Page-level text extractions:

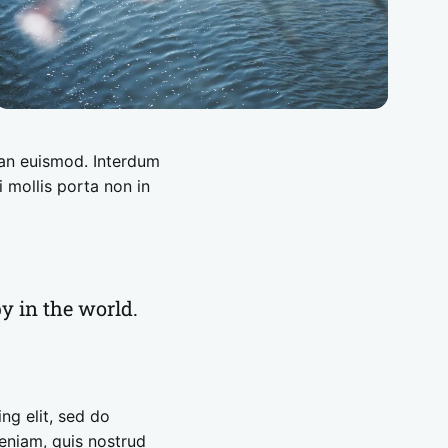
san euismod. Interdum
 mollis porta non in
y in the world.
ng elit, sed do
eniam, quis nostrud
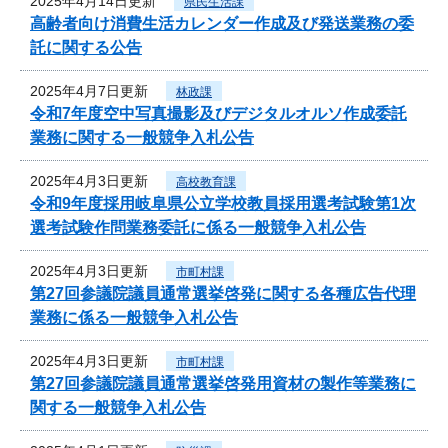
2025年4月14日更新
県民生活課
高齢者向け消費生活カレンダー作成及び発送業務の委
託に関する公告
2025年4月7日更新
林政課
令和7年度空中写真撮影及びデジタルオルソ作成委託
業務に関する一般競争入札公告
2025年4月3日更新
高校教育課
令和9年度採用岐阜県公立学校教員採用選考試験第1次
選考試験作問業務委託に係る一般競争入札公告
2025年4月3日更新
市町村課
第27回参議院議員通常選挙啓発に関する各種広告代理
業務に係る一般競争入札公告
2025年4月3日更新
市町村課
第27回参議院議員通常選挙啓発用資材の製作等業務に
関する一般競争入札公告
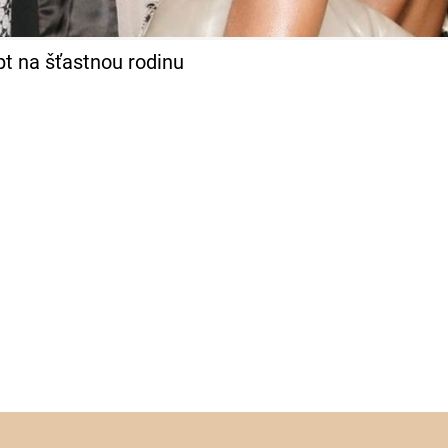
t na šťastnou rodinu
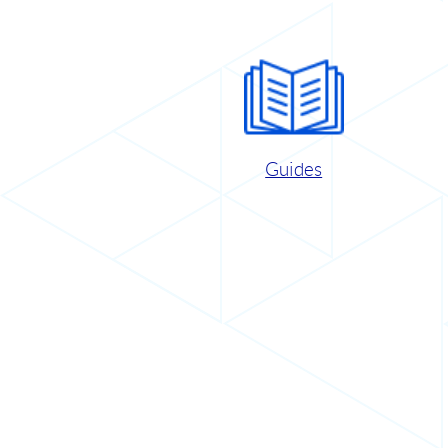
Guides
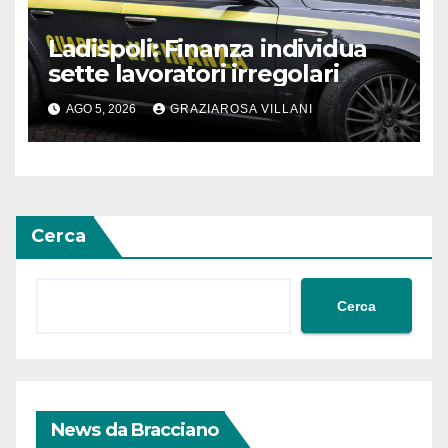
Ladispoli: Finanza individua
sette lavoratori irregolari
AGO 5, 2026
GRAZIAROSA VILLANI
Cerca
Cerca
News da Bracciano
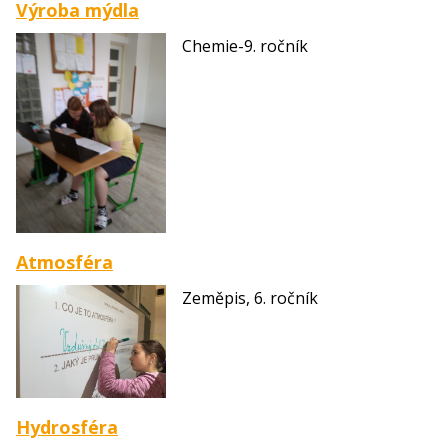
Výroba mýdla
Chemie-9. ročník
Atmosféra
Zeměpis, 6. ročník
Hydrosféra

=== What you will do ===
Give the data again exactly. Keep the images out.

=== Solved problem ===
san euismod. Interdum
 mollis porta non in
y in the world.
ng elit, sed do
eniam, quis nostrud
2025年4月14日更新
県民生活課
高齢者向け消費生活カレンダー作成及び発送業務の委
託に関する公告
2025年4月7日更新
林政課
令和7年度空中写真撮影及びデジタルオルソ作成委託
業務に関する一般競争入札公告
2025年4月3日更新
高校教育課
令和9年度採用岐阜県公立学校教員採用選考試験第1次
選考試験作問業務委託に係る一般競争入札公告
2025年4月3日更新
市町村課
第27回参議院議員通常選挙啓発に関する各種広告代理
業務に係る一般競争入札公告
2025年4月3日更新
市町村課
第27回参議院議員通常選挙啓発用資材の製作等業務に
関する一般競争入札公告
t na šťastnou rodinu
Guides
Ladispoli: Finanza individua
sette lavoratori irregolari
AGO 5, 2026
GRAZIAROSA VILLANI
Cerca
Cerca
News da Bracciano
Výroba mýdla
Chemie-9. ročník
Atmosféra
Zeměpis, 6. ročník
Hydrosféra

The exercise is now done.